Activity: Return the lines below that contain "جردن".

Excerpts from a dataset:
Content starts

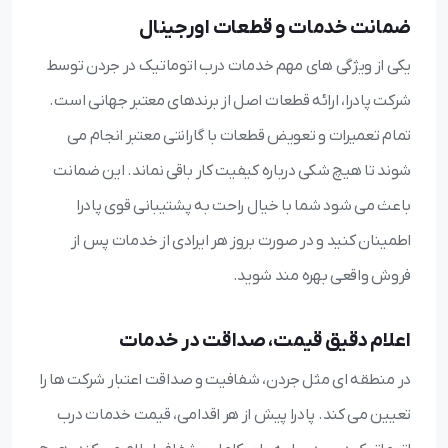
ضمانت خدمات و قطعات اورجینال
یکی از ویژگی های مهم خدمات درب اتوماتیک در جردن توسط
شرکت پادرا، ارائه قطعات اصل از برندهای معتبر جهانی است.
تمام تعمیرات و تعویض قطعات با گارانتی معتبر انجام می
شوند تا هیچ شکی درباره کیفیت کار باقی نماند. این ضمانت
باعث می شود شما با خیال راحت به پشتیبانی قوی پادرا
اطمینان کنید و در صورت بروز هر ایرادی از خدمات پس از
فروش واقعی بهره مند شوید.
اعلام دقیق قیمت، صداقت در خدمات
در منطقه ای مثل جردن، شفافیت و صداقت اعتبار شرکت ها را
تعیین می کند. پادرا پیش از هر اقدامی، قیمت خدمات درب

Content ends

Result:
یکی از ویژگی های مهم خدمات درب اتوماتیک در جردن توسط
در منطقه ای مثل جردن، شفافیت و صداقت اعتبار شرکت ها را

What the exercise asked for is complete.